We live in a digital world where life’s big moments are shared on Instagram, day-to-day updates are posted on Twitter, and friends are added on Facebook. Also, apps such as Tinder and Bumble have changed the way we date. A constant online presence has made it difficult to have relationships offline.
Take lawyer Sanjay Kumar’s case. The 25-year-old says he starts the day by reading the latest updates on social media, while his favourite way to unwind at night is by chatting with friends. “I don’t remember the last time I had a conversation with my family at home. Even during dinner, we are all on our gizmos, including my parents. I know what is happening in my family because of posts on social media. But, we don’t talk much in real life despite sharing a house,” he says.
These days, thanks to the Internet, relationships develop and thrive on the basis of posts and tweets, a change in status, or by sending and receiving a text. Little is being done to build a bond the traditional way –– whether it is when you meet someone new or manage an existing relationship. Also, the pressure to get online is immense. The number of friends or followers one has on social media acts as an ego boost and, at times, determines one’s offline popularity too. While youngsters feel the maximum pressure, even older generations succumb and create a Facebook or Twitter account, or download apps such as WhatsApp and Instagram, to feel connected with the younger members of the family. And when one can make and break relationships, or deal with existing ones, with just a post, bonds in the real world seem avoidable.

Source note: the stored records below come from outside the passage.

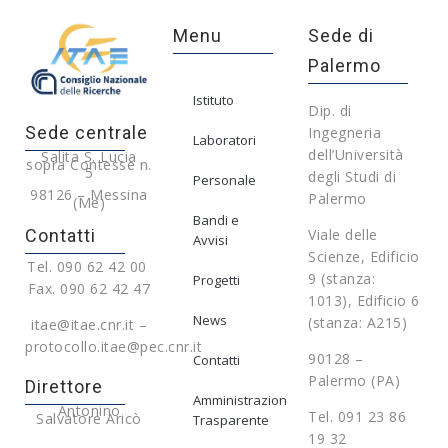
Menu
Sede di
Palermo
Istituto
Dip. di
Sede centrale
Ingegneria
Laboratori
dell’Università
Salita S. Lucia
sopra Contesse n.
5
degli Studi di
Personale
98126 – Messina
Palermo
(Me)
Bandi e
Contatti
Viale delle
Avvisi
Scienze, Edificio
Tel. 090 62 42 00
9 (stanza:
Progetti
Fax. 090 62 42 47
1013), Edificio 6
News
(stanza: A215)
itae@itae.cnr.it –
protocollo.itae@pec.cnr.it
90128 –
Contatti
Palermo (PA)
Direttore
Amministrazione
Antonino
Tel. 091 23 86
Salvatore Aricò
Trasparente
19 32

Clinical psychologist Varsha Vartak admits that the more time one spends online, the less time one gets to spend with people. This leads to a huge communication gap, leading to poor interpersonal relationships. “So, handling the complexities of real relationships — be it friends, a spouse, or even parents and siblings — may seem difficult,” she says. Dr Kersi Chavda, consultant in psychiatric medicine, adds, “Friendships and relationships made on social media can be put on hold. A person communicates only when he or she has the time or the inclination. When more and more time is spent online, face-to-face relationships and interactions suffer. After all, actual people are more difficult to deal with. They fight and can become irritable. On the net, however, most people put their best faces forward.”
Dealing with it
Not surprising then, to counter this trend, according to a survey released by Ofcom in August, one in three Britons is choosing to undergo a “digital detox” to focus on their work and relationships. A majority said their digital obsession negatively affected their offline lives: nearly half said they had ignored household chores and put off sleep as a result of spending too much time online, while a third felt they had neglected family and friends for their devices.

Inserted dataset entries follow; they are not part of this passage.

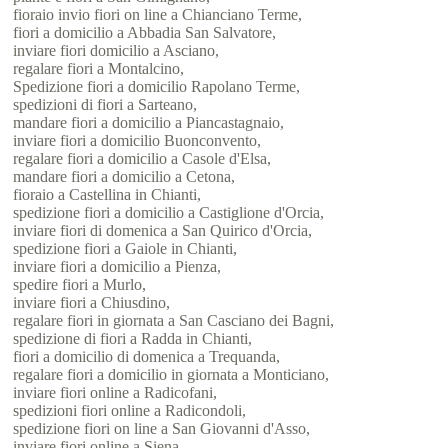
fioraio invio fiori on line a Chianciano Terme,
fiori a domicilio a Abbadia San Salvatore,
inviare fiori domicilio a Asciano,
regalare fiori a Montalcino,
Spedizione fiori a domicilio Rapolano Terme,
spedizioni di fiori a Sarteano,
mandare fiori a domicilio a Piancastagnaio,
inviare fiori a domicilio Buonconvento,
regalare fiori a domicilio a Casole d'Elsa,
mandare fiori a domicilio a Cetona,
fioraio a Castellina in Chianti,
spedizione fiori a domicilio a Castiglione d'Orcia,
inviare fiori di domenica a San Quirico d'Orcia,
spedizione fiori a Gaiole in Chianti,
inviare fiori a domicilio a Pienza,
spedire fiori a Murlo,
inviare fiori a Chiusdino,
regalare fiori in giornata a San Casciano dei Bagni,
spedizione di fiori a Radda in Chianti,
fiori a domicilio di domenica a Trequanda,
regalare fiori a domicilio in giornata a Monticiano,
inviare fiori online a Radicofani,
spedizioni fiori online a Radicondoli,
spedizione fiori on line a San Giovanni d'Asso,
inviare fiori online a Siena,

Apart from opting for a digital detox, experts also suggest that people should be realistic about relationships in the real and the virtual world. While there is no harm in having a strong digital presence, one needs to make time for family, siblings, a spouse or friends, and stop taking them for granted. “Talking and face-to-face interactions with your loved ones are also important to have a good mental and physical health,” says Vartak. Taking a break from gizmos for at least 30 minutes daily is also recommended. Subhash Karnik, clinical psychologist, says, “The aim is to have a balance in life. Technology is a big part of our lives. What we need to ensure is that it doesn’t become our whole life. The repercussions of that could range from loneliness and low self-esteem to overdependence on technology and even Internet addiction.”

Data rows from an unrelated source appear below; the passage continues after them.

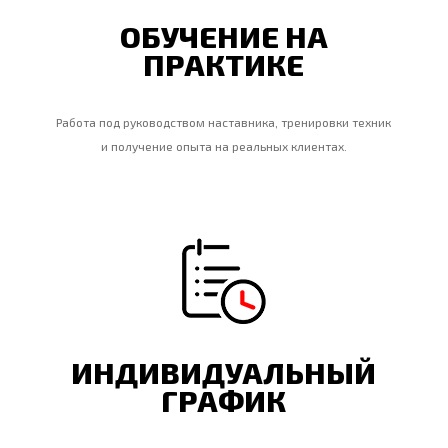
ОБУЧЕНИЕ НА
ПРАКТИКЕ
Работа под руководством наставника, тренировки техник
и получение опыта на реальных клиентах.
ИНДИВИДУАЛЬНЫЙ
ГРАФИК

‘My relationships have fallen apart’
It began innocently. I’d go online to check emails and to chat. I enjoyed being on forums, discussing topics of interest with like-minded people from across the world. It felt great making new connections that went beyond my immediate circle of friends and colleagues. Soon, I was spending more time online. I began skipping office parties, invitations to family get-togethers were ignored and night outs with friends were ditched. Now, my relationships have fallen apart. My health has also been affected. I have gained weight by staying at home all the time, I sleep less as I am spending time online and I have lost the ability to hold conversations in the real world. This is taking a toll on my professional life. I am seeking help, but I never knew things would go so bad so soon.